I. Prof. Plotz’s Retirement
As some of the readers of this blog will already know, Prof. Judith Plotz, a recipient of this year’s George Washington Award and a beloved member of this department since 1965, will be retiring this spring. It’s with decidedly mixed feelings that we approach this news of Prof. Plotz’s retirement: happy for Judith that she is making room for long-deferred plans–for writing, travel, study (a book on Rudyard Kipling), and grandchildren; sad that we will no longer have Judith as a colleague, friend, and mentor.
Judith Plotz has been a pioneering scholar and teacher in English, beginning her career at a time when few women were considered equal to men as professors. She quickly acquired a name for herself as a 19th-century specialist, and was one of the first women ever to be tenured in English. She has been a pioneering scholar of children’s literature, both nationally and at GW, and is author of Romanticism and the Vocation of Childhood, among other works. Prof. Plotz was also instrumental in introducing courses in postcolonial literature, especially literature of the British Empire and the Indian subcontinent, and Jewish American literature. She won the CCAS Dean’s Teaching Excellence Award in 1990, was department chair from 1991 to 1994, and won the Trachtenberg Award for University Service in 2000.
II. Thanking Judith: A one-day conference in October
These quantifiable achievements only begin to speak to Judith’s contributions to English, the College, and GW, however. To thank Prof.
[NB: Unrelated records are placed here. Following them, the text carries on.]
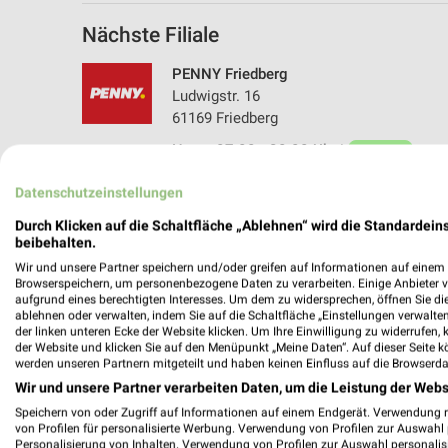
Nächste Filiale
PENNY Friedberg
Ludwigstr. 16
61169 Friedberg
Heute 07:00 - 20:00 Uhr |
Geöffnet
403,60 km • Angebote: 1 Prospekt
Datenschutzeinstellungen
Durch Klicken auf die Schaltfläche „Ablehnen“ wird die Standardeins
beibehalten.
Angebote-Kalender für PENNY in Fr
Wir und unsere Partner speichern und/oder greifen auf Informationen auf einem G
Browserspeichern, um personenbezogene Daten zu verarbeiten. Einige Anbieter 
aufgrund eines berechtigten Interesses. Um dem zu widersprechen, öffnen Sie die 
ablehnen oder verwalten, indem Sie auf die Schaltfläche „Einstellungen verwalten“
Aug.
der linken unteren Ecke der Website klicken. Um Ihre Einwilligung zu widerrufen, 
03
Mo
04
Di
05
Mi
06
Do
07
F
der Website und klicken Sie auf den Menüpunkt „Meine Daten“. Auf dieser Seite k
werden unseren Partnern mitgeteilt und haben keinen Einfluss auf die Browserda
PENNY - Angebote ab 03.08.
Wir und unsere Partner verarbeiten Daten, um die Leistung der Webs
Speichern von oder Zugriff auf Informationen auf einem Endgerät. Verwendung 
von Profilen für personalisierte Werbung. Verwendung von Profilen zur Auswahl p
Personalisierung von Inhalten. Verwendung von Profilen zur Auswahl personalis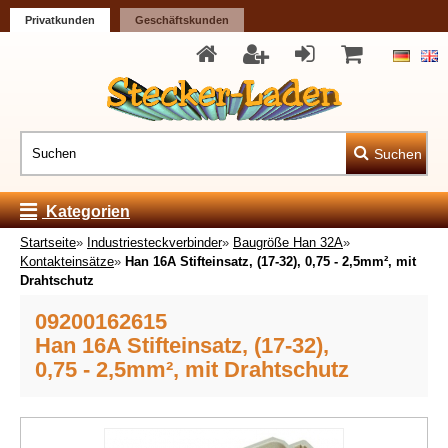
Privatkunden
Geschäftskunden
Suchen
Kategorien
Startseite
»
Industriesteckverbinder
»
Baugröße Han 32A
»
Kontakteinsätze
»
Han 16A Stifteinsatz, (17-32), 0,75 - 2,5mm², mit
Drahtschutz
09200162615
Han 16A Stifteinsatz, (17-32),
0,75 - 2,5mm², mit Drahtschutz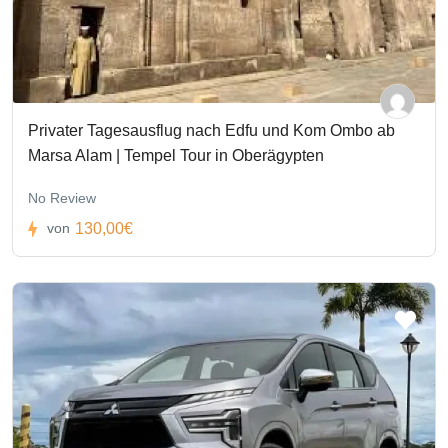
Privater Tagesausflug nach Edfu und Kom Ombo ab
Marsa Alam | Tempel Tour in Oberägypten
No Review
130,00€
von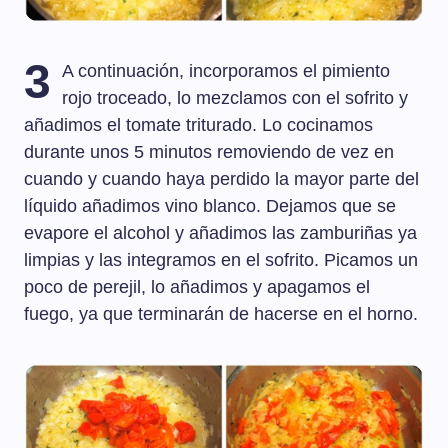
3
A continuación, incorporamos el pimiento
rojo troceado, lo mezclamos con el sofrito y
añadimos el tomate triturado. Lo cocinamos
durante unos 5 minutos removiendo de vez en
cuando y cuando haya perdido la mayor parte del
líquido añadimos vino blanco. Dejamos que se
evapore el alcohol y añadimos las zamburiñas ya
limpias y las integramos en el sofrito. Picamos un
poco de perejil, lo añadimos y apagamos el
fuego, ya que terminarán de hacerse en el horno.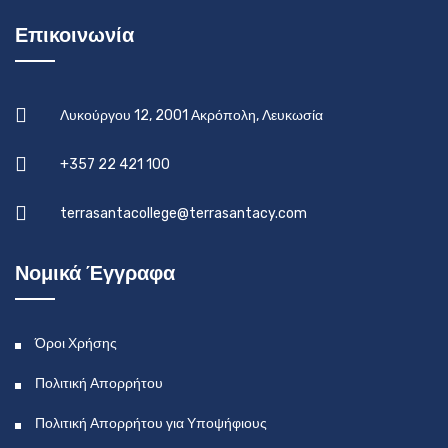
Επικοινωνία
Λυκούργου 12, 2001 Ακρόπολη, Λευκωσία
+357 22 421 100
terrasantacollege@terrasantacy.com
Νομικά Έγγραφα
Όροι Χρήσης
Πολιτική Απορρήτου
Πολιτική Απορρήτου για Υποψήφιους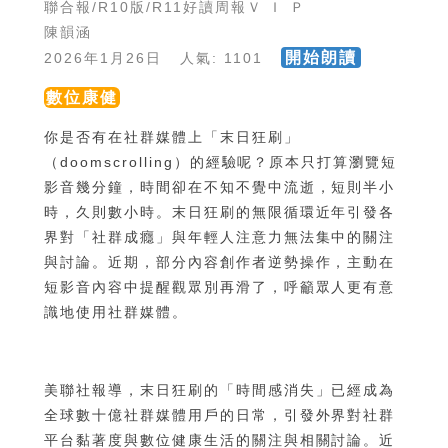
聯合報/R10版/R11好讀周報Ｖ Ｉ Ｐ
陳韻涵
開始朗讀
2026年1月26日 人氣: 1101
數位康健
你是否有在社群媒體上「末日狂刷」
（doomscrolling）的經驗呢？原本只打算瀏覽短
影音幾分鐘，時間卻在不知不覺中流逝，短則半小
時，久則數小時。末日狂刷的無限循環近年引發各
界對「社群成癮」與年輕人注意力無法集中的關注
與討論。近期，部分內容創作者逆勢操作，主動在
短影音內容中提醒觀眾別再滑了，呼籲眾人更有意
識地使用社群媒體。
美聯社報導，末日狂刷的「時間感消失」已經成為
全球數十億社群媒體用戶的日常，引發外界對社群
平台黏著度與數位健康生活的關注與相關討論。近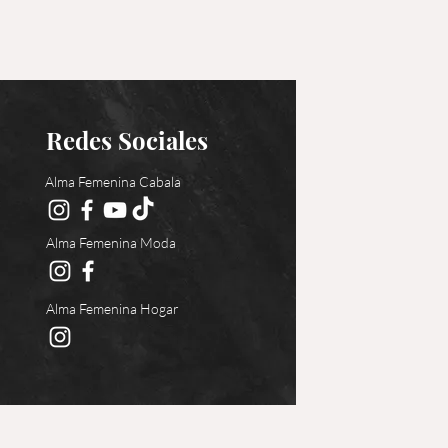
Redes Sociales
Alma Femenina Cabala
Alma Femenina Moda
Alma Femenina Hogar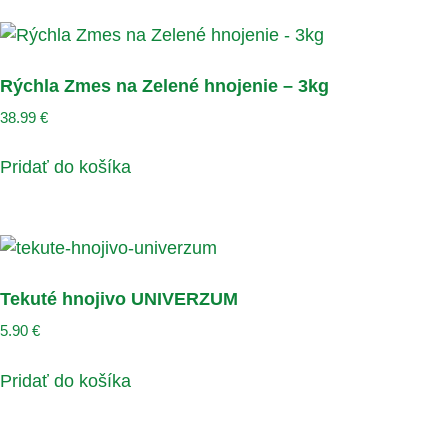
Rýchla Zmes na Zelené hnojenie – 3kg
38.99
€
Pridať do košíka
Tekuté hnojivo UNIVERZUM
5.90
€
Pridať do košíka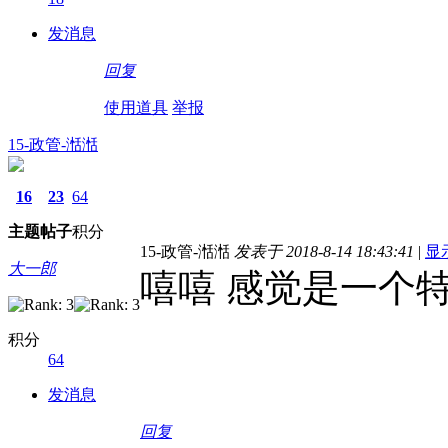
发消息
回复
使用道具
举报
15-政管-湉湉
16
23
64
主题
帖子
积分
15-政管-湉湉
发表于 2018-8-14 18:43:41
|
显
大一郎
嘻嘻 感觉是一个
积分
64
发消息
回复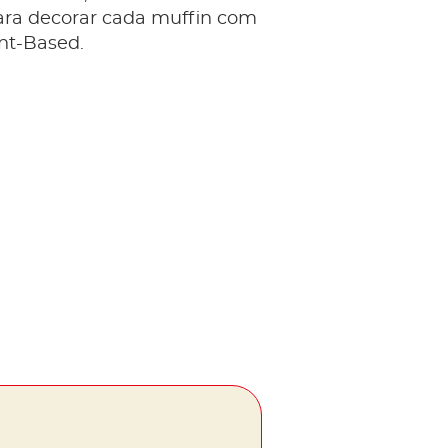
para decorar cada muffin com
nt-Based.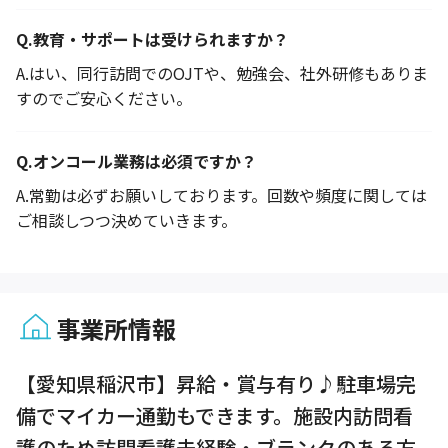
Q.
教育・サポートは受けられますか？
A.
はい、同行訪問でのOJTや、勉強会、社外研修もありま
すのでご安心ください。
Q.
オンコール業務は必須ですか？
A.
常勤は必ずお願いしております。回数や頻度に関しては
ご相談しつつ決めていきます。
事業所情報
1 / 1
【愛知県稲沢市】昇給・賞与有り♪駐車場完
備でマイカー通勤もできます。施設内訪問看
護のため訪問看護未経験・ブランクのある方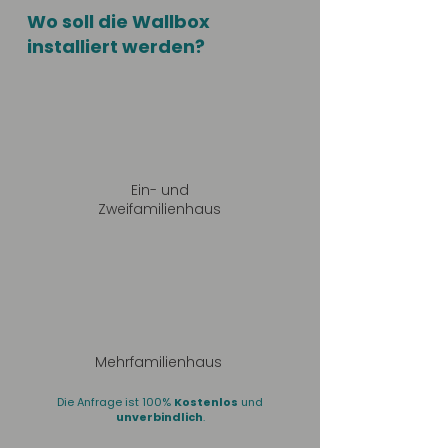
Wo soll die Wallbox
installiert werden?
Ein- und
Zweifamilienhaus
Mehrfamilienhaus
Die Anfrage ist 100%
Kostenlos
und
unverbindlich
.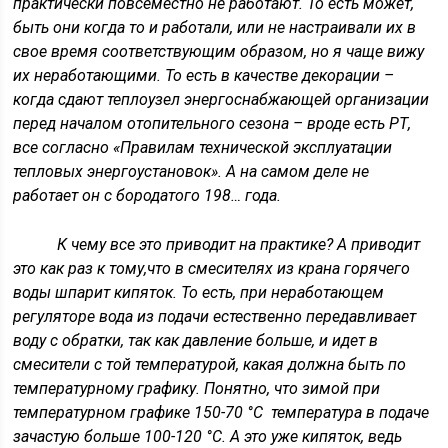
практически повсеместно не работают. То есть может,
быть они когда то и работали, или не настраивали их в
свое время соответствующим образом, но я чаще вижу
их неработающими. То есть в качестве декорации –
когда сдают теплоузел энергоснабжающей организации
перед началом отопительного сезона – вроде есть РТ,
все согласно «Правилам технической эксплуатации
тепловых энергоустановок». А на самом деле не
работает он с бородатого 198… года.
К чему все это приводит на практике? А приводит
это как раз к тому,что в смесителях из крана горячего
воды шпарит кипяток. То есть, при неработающем
регуляторе вода из подачи естественно передавливает
воду с обратки, так как давление больше, и идет в
смесители с той температурой, какая должна быть по
температурному графику. Понятно, что зимой при
температурном графике
150-70 °С температура в подаче
зачастую больше 100-120 °С. А это уже кипяток, ведь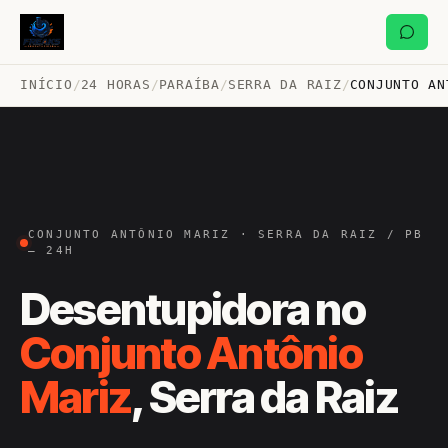
INÍCIO
/
24 HORAS
/
PARAÍBA
/
SERRA DA RAIZ
/
CONJUNTO AN
CONJUNTO ANTÔNIO MARIZ · SERRA DA RAIZ / PB
— 24H
Desentupidora no
Conjunto Antônio
Mariz
, Serra da Raiz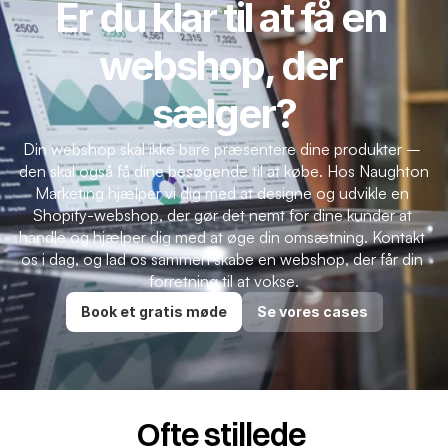
Er du klar til at få en 
webshop, der 
sælger?
Din webshop skal ikke bare præsentere dine produkter – 
den skal også få dine besøgende til at købe. Hos Naughton 
Marketing hjælper vi dig med at designe og udvikle en 
Shopify-webshop, der gør det nemt for dine kunder at 
handle og hjælper dig med at øge din omsætning. Kontakt 
os i dag, og lad os sammen skabe en webshop, der får din 
forretning til at vokse.
Book et gratis møde
Se vores cases
Ofte stillede 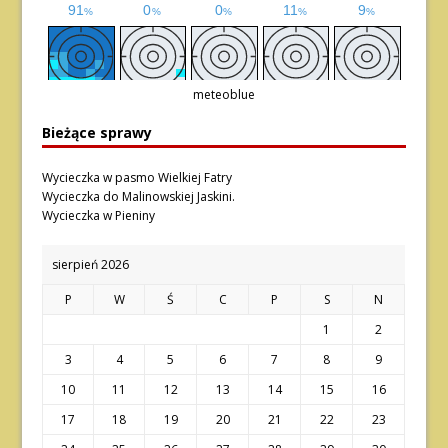
meteoblue
Bieżące sprawy
Wycieczka w pasmo Wielkiej Fatry
Wycieczka do Malinowskiej Jaskini.
Wycieczka w Pieniny
sierpień 2026
P
W
Ś
C
P
S
N
1
2
3
4
5
6
7
8
9
10
11
12
13
14
15
16
17
18
19
20
21
22
23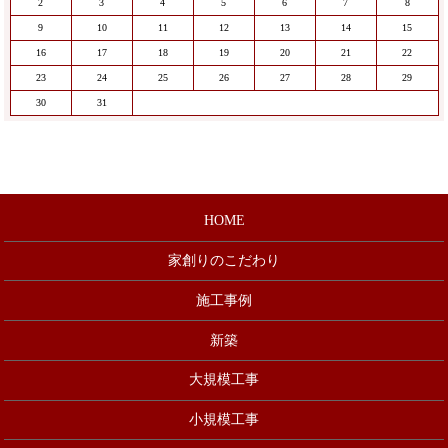
2
3
4
5
6
7
8
9
10
11
12
13
14
15
16
17
18
19
20
21
22
23
24
25
26
27
28
29
30
31
HOME
家創りのこだわり
施工事例
新築
大規模工事
小規模工事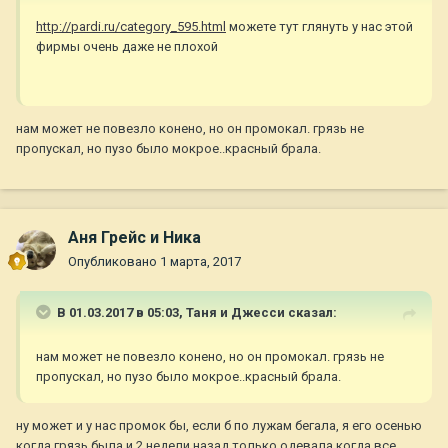
http://pardi.ru/category_595.html
можете тут глянуть у нас этой
фирмы очень даже не плохой
нам может не повезло конено, но он промокал. грязь не
пропускал, но пузо было мокрое..красный брала.
Аня Грейс и Ника
Опубликовано
1 марта, 2017
В 01.03.2017 в 05:03,
Таня и Джесси
сказал:
нам может не повезло конено, но он промокал. грязь не
пропускал, но пузо было мокрое..красный брала.
ну может и у нас промок бы, если б по лужам бегала, я его осенью
когда грязь была и 2 недели назад только одевала когда все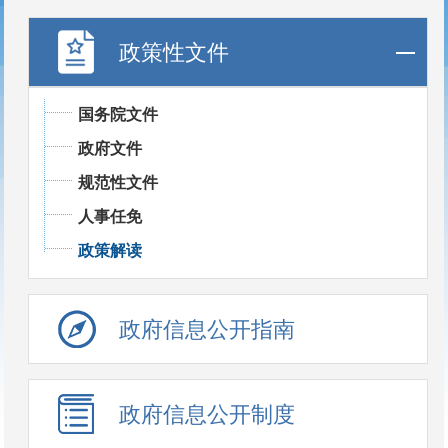
政策性文件
国务院文件
政府文件
规范性文件
人事任免
政策解读
政府信息公开指南
政府信息公开制度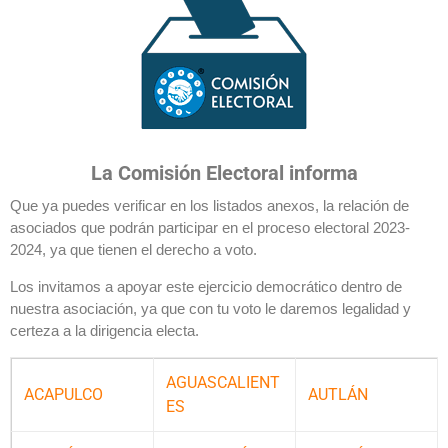
La Comisión Electoral informa
Que ya puedes verificar en los listados anexos, la relación de
asociados que podrán participar en el proceso electoral 2023-
2024, ya que tienen el derecho a voto.
Los invitamos a apoyar este ejercicio democrático dentro de
nuestra asociación, ya que con tu voto le daremos legalidad y
certeza a la dirigencia electa.
AGUASCALIENT
ACAPULCO
AUTLÁN
ES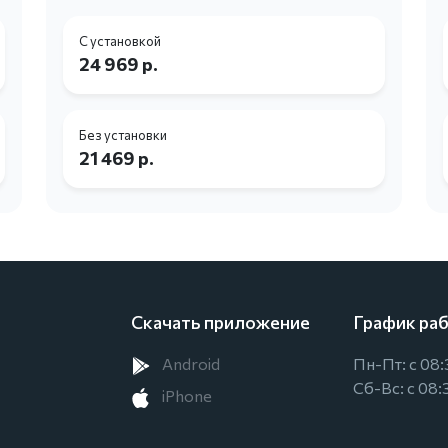
С установкой
24 969 р.
Без установки
21 469 р.
Скачать приложение
График ра
Android
Пн-Пт: с 08:
Сб-Вс: с 08:
iPhone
Plotz for her dedicated service to generations of GW students, faculty, and staff, the English Department will be hosting a one-day Conference on 19th-Century Studies: In Celebration of Professor Judith Plotz on Friday, October 22, 2010. The conference has six confirmed speaks, all eminent scholars of Victorian literature, children’s literature, Romanticism, and/or postcolonial literature and theory: Carolyn Betensky (University of Rhode Island), John Plotz (Brandeis University); Rajeswari Sunder Rajan (New York University), Margaret Higonnet (University of Connecticut), Ulrich Knoepflmacher (Princeton University), and Richard Flynn (George Southern University). Look to this blog for more information as that conference approaches.
III. The Future
Her retirement does not mean that Judith will be severing her connections to GW English. She will be Emerita Professor of English, and in that capacity will continue working with Ph.D. students who have begun their dissertations under her mentorship, and will teach occasional undergraduate courses (look for her next spring).
The English Department hopes very much to initiate a search for Prof. Plotz’s successor in the fall. We’re still waiting on College and University approval for that search to go ahead, but we’re cautiously optimistic. No one can replace Judith Plotz, of course, but we can honor her legacy by ensuring that our students and faculty continue to benefit from the contributions of a 19th-century scholar of like intellectual acumen, energy, and compassion.